== Task instructions ==
What you give back should be exactly the lines from the one with "Ana Jarrouge finaliza" through the end of the data, without the pictures.

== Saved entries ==
+===+

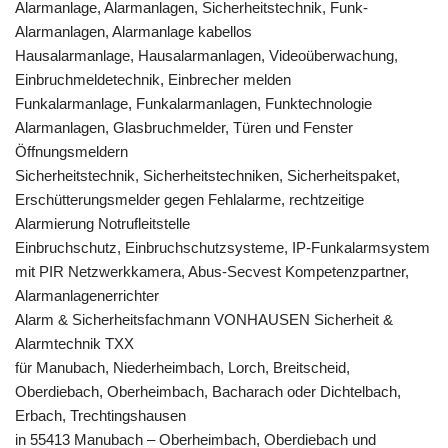
Alarmanlage, Alarmanlagen, Sicherheitstechnik, Funk-
Alarmanlagen, Alarmanlage kabellos
Hausalarmanlage, Hausalarmanlagen, Videoüberwachung,
Einbruchmeldetechnik, Einbrecher melden
Funkalarmanlage, Funkalarmanlagen, Funktechnologie
Alarmanlagen, Glasbruchmelder, Türen und Fenster
Öffnungsmeldern
Sicherheitstechnik, Sicherheitstechniken, Sicherheitspaket,
Erschütterungsmelder gegen Fehlalarme, rechtzeitige
Alarmierung Notrufleitstelle
Einbruchschutz, Einbruchschutzsysteme, IP-Funkalarmsystem
mit PIR Netzwerkkamera, Abus-Secvest Kompetenzpartner,
Alarmanlagenerrichter
Alarm & Sicherheitsfachmann VONHAUSEN Sicherheit &
Alarmtechnik TXX
für Manubach, Niederheimbach, Lorch, Breitscheid,
Oberdiebach, Oberheimbach, Bacharach oder Dichtelbach,
Erbach, Trechtingshausen
in 55413 Manubach – Oberheimbach, Oberdiebach und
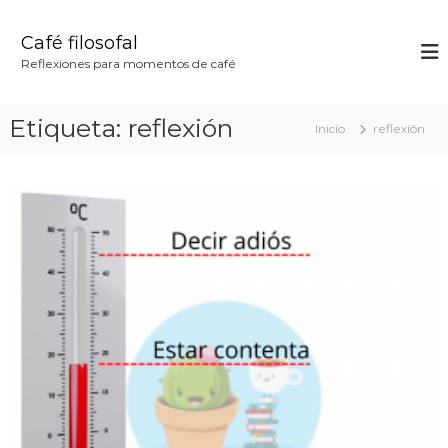
S
a
Café filosofal
l
Reflexiones para momentos de café
t
a
r
Etiqueta:
reflexión
Inicio
reflexión
a
l
c
o
n
t
e
n
i
d
o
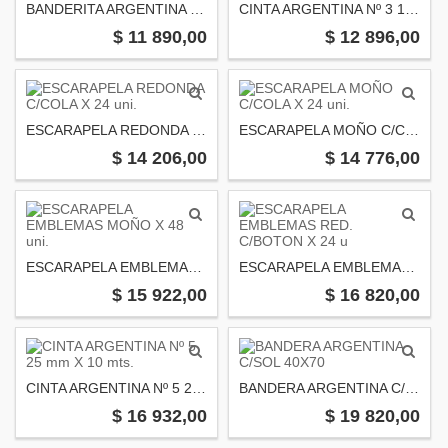
BANDERITA ARGENTINA 15X25 X 10/2 uni.
CINTA ARGENTINA Nº 3 18 mm X 10 mts.
$ 11 890,00
$ 12 896,00
ESCARAPELA REDONDA C/COLA X 24 uni.
ESCARAPELA MOÑO C/COLA X 24 uni.
$ 14 206,00
$ 14 776,00
ESCARAPELA EMBLEMAS MOÑO X 48 uni.
ESCARAPELA EMBLEMAS RED. C/BOTON X 24 u
$ 15 922,00
$ 16 820,00
CINTA ARGENTINA Nº 5 25 mm X 10 mts.
BANDERA ARGENTINA C/SOL 40X70
$ 16 932,00
$ 19 820,00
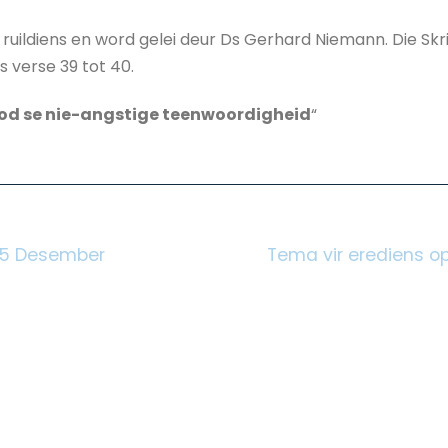
n ruildiens en word gelei deur Ds Gerhard Niemann. Die Skrif
s verse 39 tot 40.
od se nie-angstige teenwoordigheid
“
 15 Desember
Tema vir erediens o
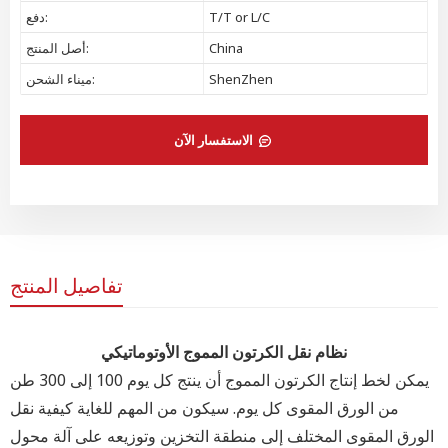
T/T or L/C
دفع:
China
أصل المنتج:
ShenZhen
ميناء الشحن:
الاستفسار الآن
تفاصيل المنتج
نظام نقل الكرتون المموج الأوتوماتيكي
يمكن لخط إنتاج الكرتون المموج أن ينتج كل يوم 100 إلى 300 طن
من الورق المقوى كل يوم. سيكون من المهم للغاية كيفية نقل
الورق المقوى المختلف إلى منطقة التخزين وتوزيعه على آلة محول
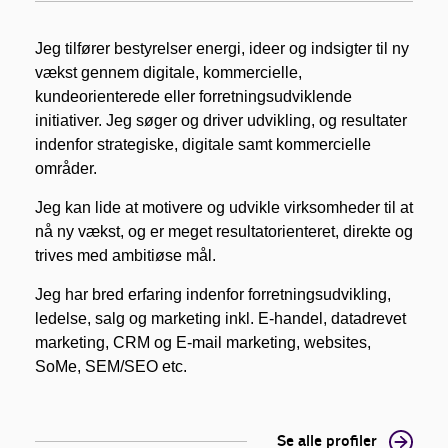
Jeg tilfører bestyrelser energi, ideer og indsigter til ny
vækst gennem digitale, kommercielle,
kundeorienterede eller forretningsudviklende
initiativer. Jeg søger og driver udvikling, og resultater
indenfor strategiske, digitale samt kommercielle
områder.
Jeg kan lide at motivere og udvikle virksomheder til at
nå ny vækst, og er meget resultatorienteret, direkte og
trives med ambitiøse mål.
Jeg har bred erfaring indenfor forretningsudvikling,
ledelse, salg og marketing inkl. E-handel, datadrevet
marketing, CRM og E-mail marketing, websites,
SoMe, SEM/SEO etc.
Se alle profiler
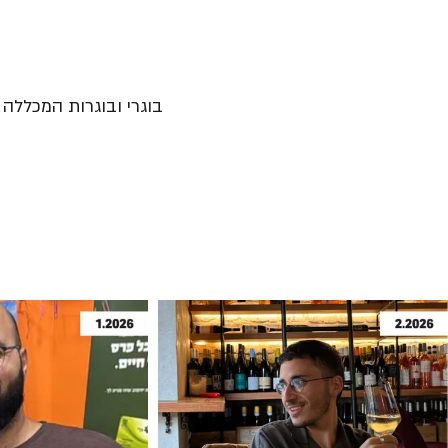
בוגרי ובוגרות המכללה נ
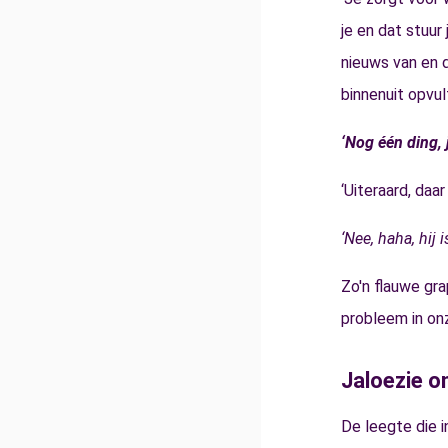
je en dat stuur
nieuws van en d
binnenuit opvult
‘Nog één ding, 
‘Uiteraard, daar
‘Nee, haha, hij i
Zo'n flauwe gra
probleem in onz
Jaloezie o
De leegte die 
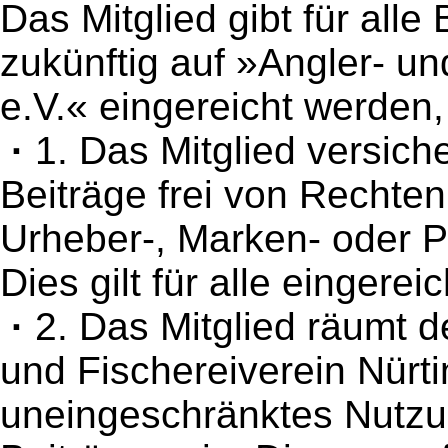
Das Mitglied gibt für alle
zukünftig auf »Angler- un
e.V.« eingereicht werden
·
1. Das Mitglied versich
Beiträge frei von Rechten
Urheber-, Marken- oder P
Dies gilt für alle eingere
·
2. Das Mitglied räumt d
und Fischereiverein Nürti
uneingeschränktes Nutzu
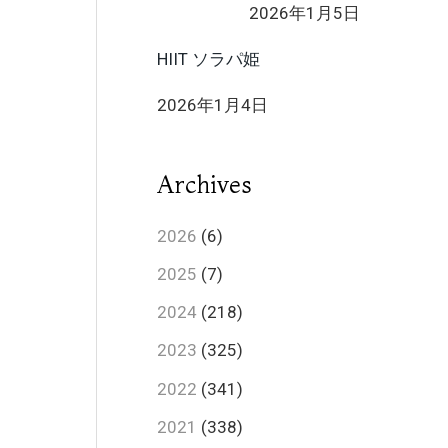
2026年1月5日
HIIT ソラパ姫
2026年1月4日
Archives
2026
(6)
2025
(7)
2024
(218)
2023
(325)
2022
(341)
2021
(338)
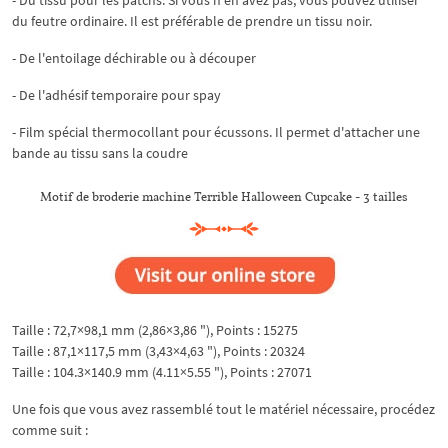
- Du tissu pour les patchs. Si vous n'en avez pas, vous pouvez utiliser
du feutre ordinaire. Il est préférable de prendre un tissu noir.
- De l'entoilage déchirable ou à découper
- De l'adhésif temporaire pour spay
- Film spécial thermocollant pour écussons. Il permet d'attacher une
bande au tissu sans la coudre
Motif de broderie machine Terrible Halloween Cupcake - 3 tailles
Taille : 72,7×98,1 mm (2,86×3,86 "), Points : 15275
Taille : 87,1×117,5 mm (3,43×4,63 "), Points : 20324
Taille : 104.3×140.9 mm (4.11×5.55 "), Points : 27071
Une fois que vous avez rassemblé tout le matériel nécessaire, procédez
comme suit :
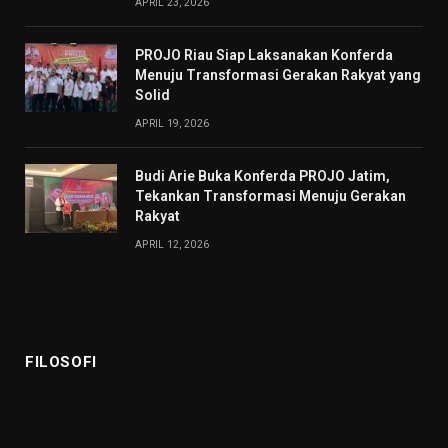
APRIL 23, 2026
PROJO Riau Siap Laksanakan Konferda
Menuju Transformasi Gerakan Rakyat yang
Solid
APRIL 19, 2026
Budi Arie Buka Konferda PROJO Jatim,
Tekankan Transformasi Menuju Gerakan
Rakyat
APRIL 12, 2026
FILOSOFI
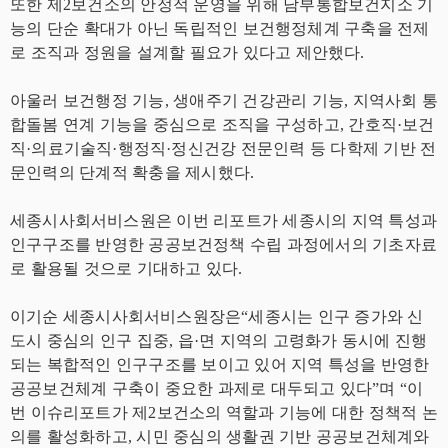
또한 제2보건소의 안정적 운영을 위해 남부통합보건지소 기
능의 단순 확대가 아닌 독립적인 보건행정체계 구축을 전제
로 조직과 정원을 설계할 필요가 있다고 제안했다.
아울러 보건행정 기능, 생애주기 건강관리 기능, 지역사회 통
합돌봄 연계 기능을 중심으로 조직을 구성하고, 간호직·보건
직·의료기술직·행정직·정신건강 전문인력 등 다학제 기반 전
문인력의 단계적 확충을 제시했다.
세종시사회서비스원은 이번 리포트가 세종시의 지역 특성과
인구구조를 반영한 공공보건정책 수립 과정에서의 기초자료
로 활용될 것으로 기대하고 있다.
이기순 세종시사회서비스원장은“세종시는 인구 증가와 신
도시 중심의 인구 집중, 읍·면 지역의 고령화가 동시에 진행
되는 복합적인 인구구조를 보이고 있어 지역 특성을 반영한
공공보건체계 구축이 중요한 과제로 대두되고 있다”며 “이
번 이슈리포트가 제2보건소의 역할과 기능에 대한 정책적 논
의를 활성화하고, 시민 중심의 생활권 기반 공공보건체계와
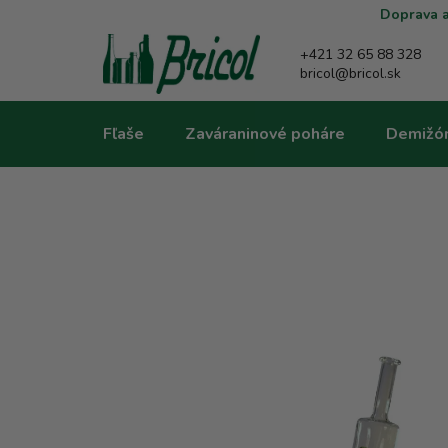
Prejsť
Doprava a
na
obsah
+421 32 65 88 328
bricol@bricol.sk
Fľaše
Zaváraninové poháre
Demižó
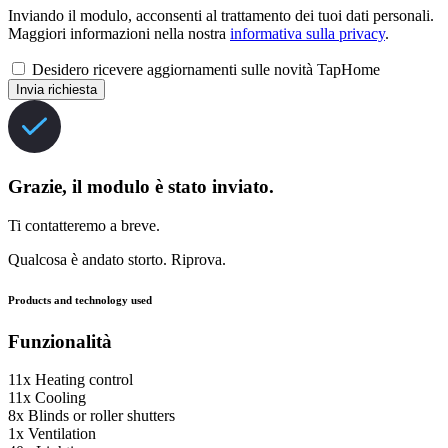
Inviando il modulo, acconsenti al trattamento dei tuoi dati personali.
Maggiori informazioni nella nostra
informativa sulla privacy
.
Desidero ricevere aggiornamenti sulle novità TapHome
Invia richiesta
Grazie, il modulo è stato inviato.
Ti contatteremo a breve.
Qualcosa è andato storto. Riprova.
Products and technology used
Funzionalità
11x
Heating control
11x
Cooling
8x
Blinds or roller shutters
1x
Ventilation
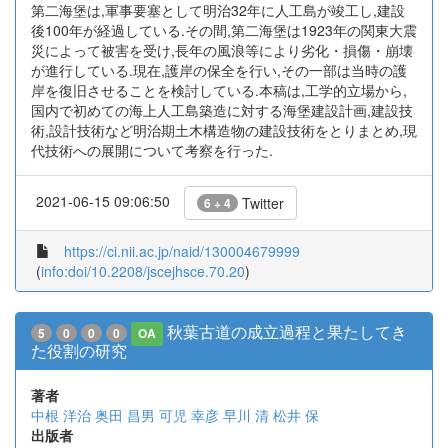
第二海堡は,軍事要塞として明治32年に人工島が竣工し,建設
後100年が経過している.その間,第二海堡は1923年の関東大震
災によって被害を受け,長年の風浪等により劣化・損傷・崩壊
が進行している.現在,護岸の保全を行い,その一部は当時の護
岸を復旧させることを検討している.本稿は,工学的立場から,
国内で初めての海上人工島築造に対する海堡建設計画,建設技
術,設計技術など明治期土木構造物の建設技術をとりまとめ,現
代技術への展開について考察を行った.
2021-06-15 09:06:50
Twitter
6 + 4
https://ci.nii.ac.jp/naid/130004679999
(
info:doi/10.2208/jscejhsce.70.20
)
秋葉古道の成立過程と果たしてき
5
0
0
0
OA
た役割の研究
著者
中根 洋治
奥田 昌男
可児 幸彦
早川 清
松井 保
出版者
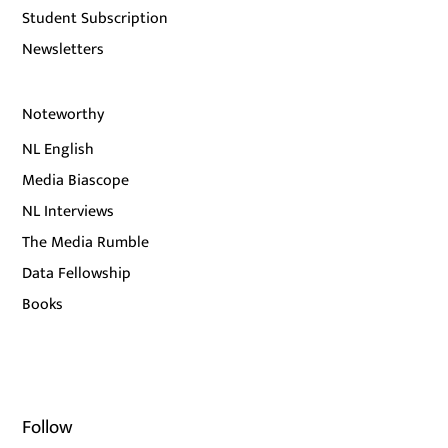
Student Subscription
Newsletters
Noteworthy
NL English
Media Biascope
NL Interviews
The Media Rumble
Data Fellowship
Books
Follow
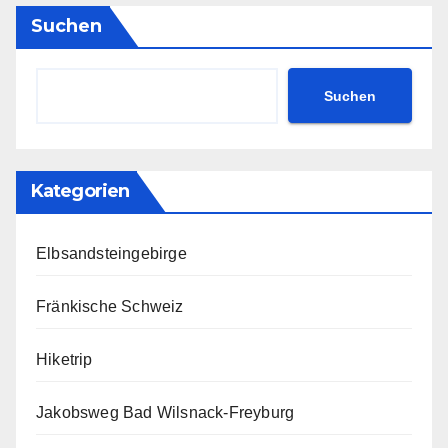
Suchen
Suchen
Kategorien
Elbsandsteingebirge
Fränkische Schweiz
Hiketrip
Jakobsweg Bad Wilsnack-Freyburg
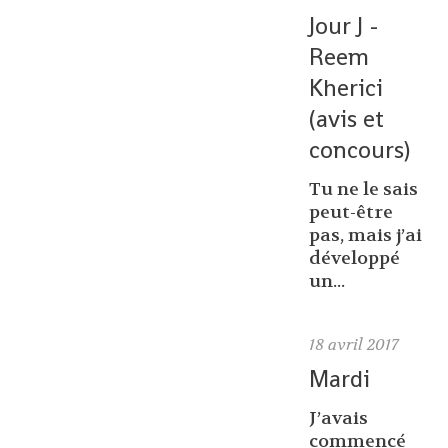
Jour J -
Reem
Kherici
(avis et
concours)
Tu ne le sais
peut-être
pas, mais j’ai
développé
un...
18
avril 2017
Mardi
J’avais
commencé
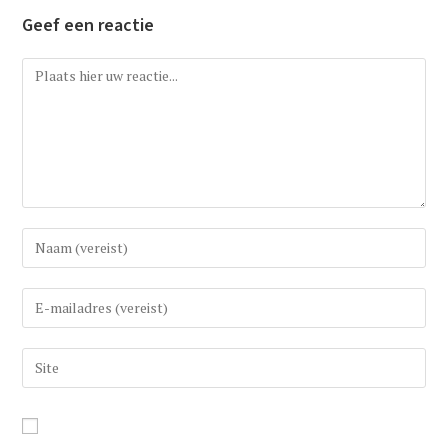
Geef een reactie
Reactie
Vul
uw
(gebruikers)naam
Vul
in
uw
om
e-
Vul
te
mail
uw
reageren
in
website
om
URL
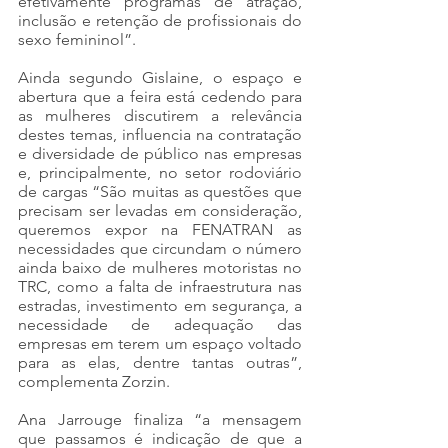
efetivamente programas de atração, 
inclusão e retenção de profissionais do 
sexo femininol”.
Ainda segundo Gislaine, o espaço e 
abertura que a feira está cedendo para 
as mulheres discutirem a relevância 
destes temas, influencia na contratação 
e diversidade de público nas empresas 
e, principalmente, no setor rodoviário 
de cargas “São muitas as questões que 
precisam ser levadas em consideração, 
queremos expor na FENATRAN as 
necessidades que circundam o número 
ainda baixo de mulheres motoristas no 
TRC, como a falta de infraestrutura nas 
estradas, investimento em segurança, a 
necessidade de adequação das 
empresas em terem um espaço voltado 
para as elas, dentre tantas outras”, 
complementa Zorzin. 
Ana Jarrouge finaliza “a mensagem 
que passamos é indicação de que a 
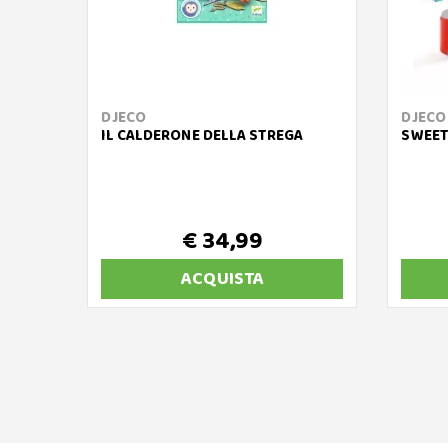
DJECO
DJECO
IL CALDERONE DELLA STREGA
SWEET
€ 34,99
ACQUISTA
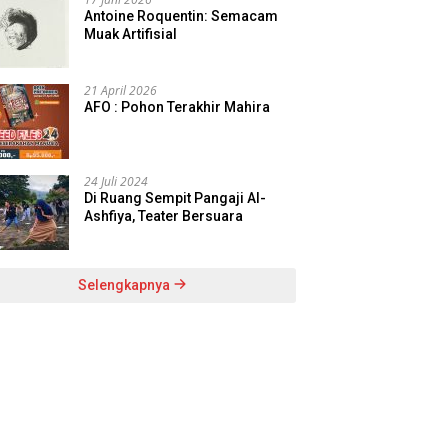
Antoine Roquentin: Semacam
Muak Artifisial
21 April 2026
AFO : Pohon Terakhir Mahira
24 Juli 2024
Di Ruang Sempit Pangaji Al-
Ashfiya, Teater Bersuara
Selengkapnya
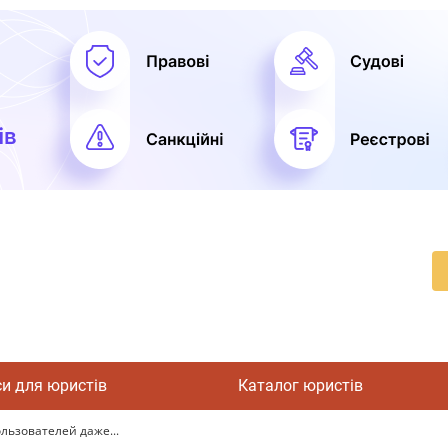
си для юристів
Каталог юристів
льзователей даже...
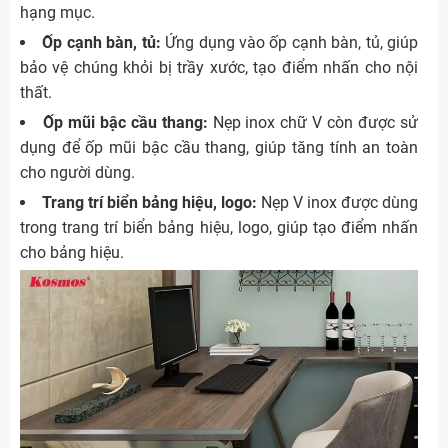
hạng mục.
Ốp cạnh bàn, tủ:
Ứng dụng vào ốp cạnh bàn, tủ, giúp
bảo vệ chúng khỏi bị trầy xước, tạo điểm nhấn cho nội
thất.
Ốp mũi bậc cầu thang:
Nẹp inox chữ V còn được sử
dụng để ốp mũi bậc cầu thang, giúp tăng tính an toàn
cho người dùng.
Trang trí biển bảng hiệu, logo:
Nẹp V inox được dùng
trong trang trí biển bảng hiệu, logo, giúp tạo điểm nhấn
cho bảng hiệu.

+===+

== Solution to this exercise ==
Ana Jarrouge finaliza “a mensagem 
que passamos é indicação de que a 
DJECO
DJECO
IL CALDERONE DELLA STREGA
SWEET
€ 34,99
ACQUISTA
Antoine Roquentin: Semacam
Muak Artifisial
21 April 2026
AFO : Pohon Terakhir Mahira
24 Juli 2024
Di Ruang Sempit Pangaji Al-
Ashfiya, Teater Bersuara
Selengkapnya
си для юристів
Каталог юристів
льзователей даже...
hạng mục.
Ốp cạnh bàn, tủ:
Ứng dụng vào ốp cạnh bàn, tủ, giúp
bảo vệ chúng khỏi bị trầy xước, tạo điểm nhấn cho nội
thất.
Ốp mũi bậc cầu thang:
Nẹp inox chữ V còn được sử
dụng để ốp mũi bậc cầu thang, giúp tăng tính an toàn
cho người dùng.
Trang trí biển bảng hiệu, logo:
Nẹp V inox được dùng
trong trang trí biển bảng hiệu, logo, giúp tạo điểm nhấn
cho bảng hiệu.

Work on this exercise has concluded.